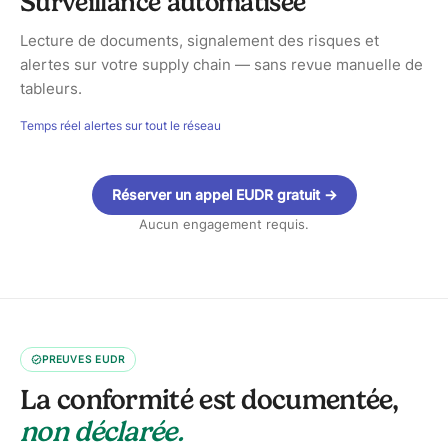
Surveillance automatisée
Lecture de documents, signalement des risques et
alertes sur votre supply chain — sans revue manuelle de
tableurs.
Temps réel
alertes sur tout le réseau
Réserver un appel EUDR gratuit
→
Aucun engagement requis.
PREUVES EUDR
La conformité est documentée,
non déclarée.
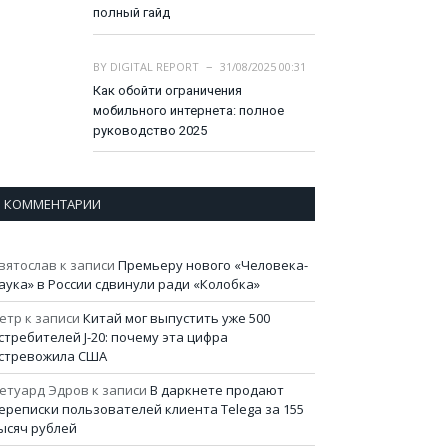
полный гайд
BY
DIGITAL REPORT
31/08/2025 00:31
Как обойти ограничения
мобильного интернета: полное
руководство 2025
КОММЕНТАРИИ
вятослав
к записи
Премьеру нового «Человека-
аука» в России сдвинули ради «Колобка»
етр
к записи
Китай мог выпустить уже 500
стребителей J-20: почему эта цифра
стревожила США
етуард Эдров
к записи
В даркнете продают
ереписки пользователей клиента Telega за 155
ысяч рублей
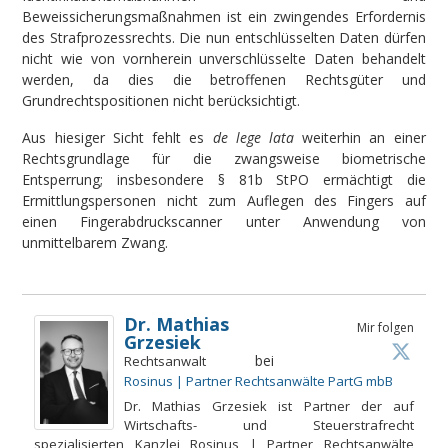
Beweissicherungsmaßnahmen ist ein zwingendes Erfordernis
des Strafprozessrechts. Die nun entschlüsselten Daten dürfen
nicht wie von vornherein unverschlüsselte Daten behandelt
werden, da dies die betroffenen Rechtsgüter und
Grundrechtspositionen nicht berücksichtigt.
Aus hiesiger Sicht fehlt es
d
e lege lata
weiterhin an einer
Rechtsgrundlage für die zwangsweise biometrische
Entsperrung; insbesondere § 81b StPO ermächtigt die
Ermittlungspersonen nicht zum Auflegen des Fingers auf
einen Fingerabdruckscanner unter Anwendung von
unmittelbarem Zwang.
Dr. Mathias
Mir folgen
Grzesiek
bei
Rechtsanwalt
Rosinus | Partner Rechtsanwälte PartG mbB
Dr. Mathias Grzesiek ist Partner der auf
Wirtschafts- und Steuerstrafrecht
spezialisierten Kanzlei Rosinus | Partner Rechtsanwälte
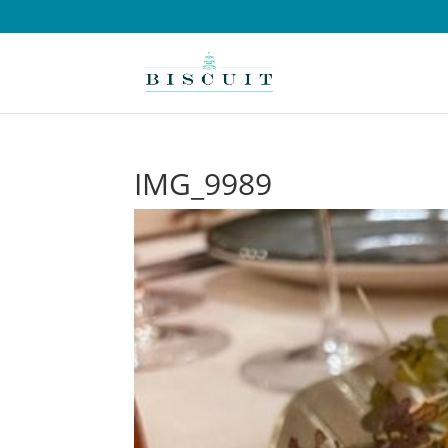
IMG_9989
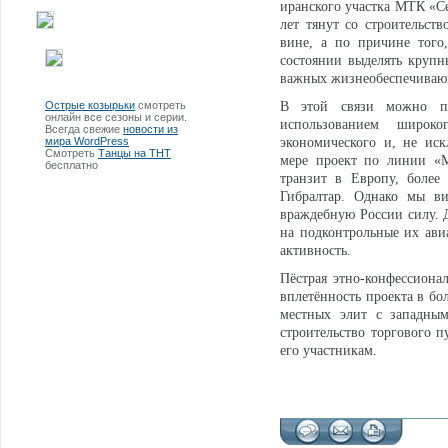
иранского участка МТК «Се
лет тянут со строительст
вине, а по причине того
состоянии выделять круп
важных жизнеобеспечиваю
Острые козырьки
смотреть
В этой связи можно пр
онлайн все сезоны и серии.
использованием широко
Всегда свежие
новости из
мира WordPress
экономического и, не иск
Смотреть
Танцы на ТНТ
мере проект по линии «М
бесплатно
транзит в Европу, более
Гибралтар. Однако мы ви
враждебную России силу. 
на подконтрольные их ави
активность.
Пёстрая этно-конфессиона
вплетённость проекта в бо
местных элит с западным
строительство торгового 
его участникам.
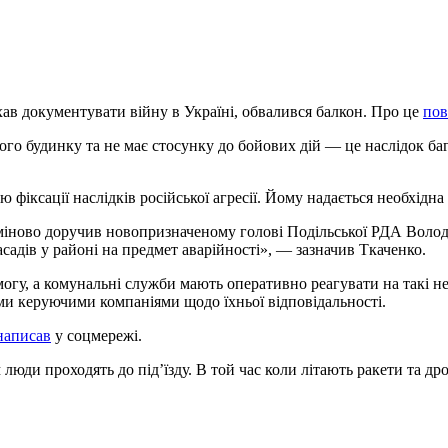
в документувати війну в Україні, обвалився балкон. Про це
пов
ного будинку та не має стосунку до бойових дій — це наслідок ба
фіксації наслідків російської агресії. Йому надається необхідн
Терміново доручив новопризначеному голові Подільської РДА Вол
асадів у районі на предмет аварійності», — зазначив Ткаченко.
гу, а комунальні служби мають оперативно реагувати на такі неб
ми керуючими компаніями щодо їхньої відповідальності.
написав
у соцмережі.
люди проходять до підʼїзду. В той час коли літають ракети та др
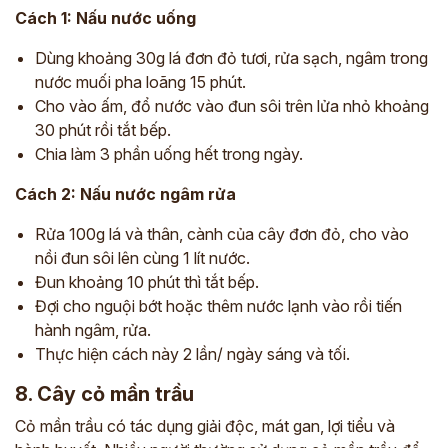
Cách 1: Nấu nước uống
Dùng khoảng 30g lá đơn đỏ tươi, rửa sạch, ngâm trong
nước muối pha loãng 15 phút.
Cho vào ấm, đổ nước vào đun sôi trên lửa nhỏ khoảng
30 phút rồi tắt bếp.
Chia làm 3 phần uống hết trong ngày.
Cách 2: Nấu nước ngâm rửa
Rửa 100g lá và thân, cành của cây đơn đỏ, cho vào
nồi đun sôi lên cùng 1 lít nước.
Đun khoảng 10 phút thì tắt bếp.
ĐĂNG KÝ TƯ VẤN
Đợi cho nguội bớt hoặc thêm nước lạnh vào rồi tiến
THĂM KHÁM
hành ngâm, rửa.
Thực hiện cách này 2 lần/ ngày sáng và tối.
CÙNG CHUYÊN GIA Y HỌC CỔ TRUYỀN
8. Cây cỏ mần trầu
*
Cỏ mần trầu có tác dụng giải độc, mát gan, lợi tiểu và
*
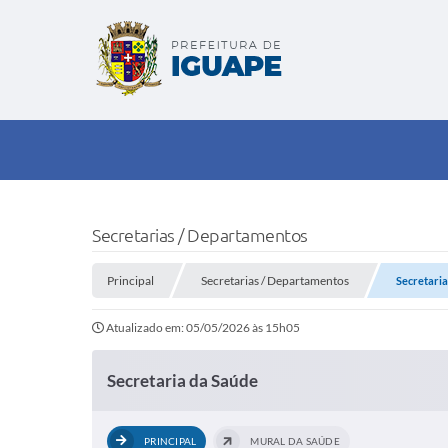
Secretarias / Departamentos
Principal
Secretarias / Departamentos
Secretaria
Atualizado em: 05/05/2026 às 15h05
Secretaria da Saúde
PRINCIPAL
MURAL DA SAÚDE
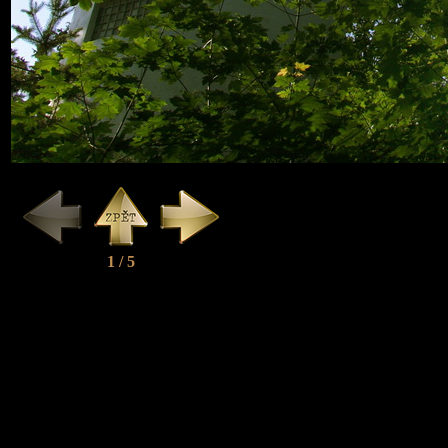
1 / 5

=====

● REQUIRED ACTION
Starting at the top of the listing above, reproduce each line up to and including the one with "мобильного интернета: полное"; omit the pictures.

● OUTPUT BELOW
Surveillance automatisée
Lecture de documents, signalement des risques et
alertes sur votre supply chain — sans revue manuelle de
tableurs.
Temps réel
alertes sur tout le réseau
Réserver un appel EUDR gratuit
→
Aucun engagement requis.
PREUVES EUDR
La conformité est documentée,
non déclarée.
полный гайд
BY
DIGITAL REPORT
31/08/2025 00:31
Как обойти ограничения
мобильного интернета: полное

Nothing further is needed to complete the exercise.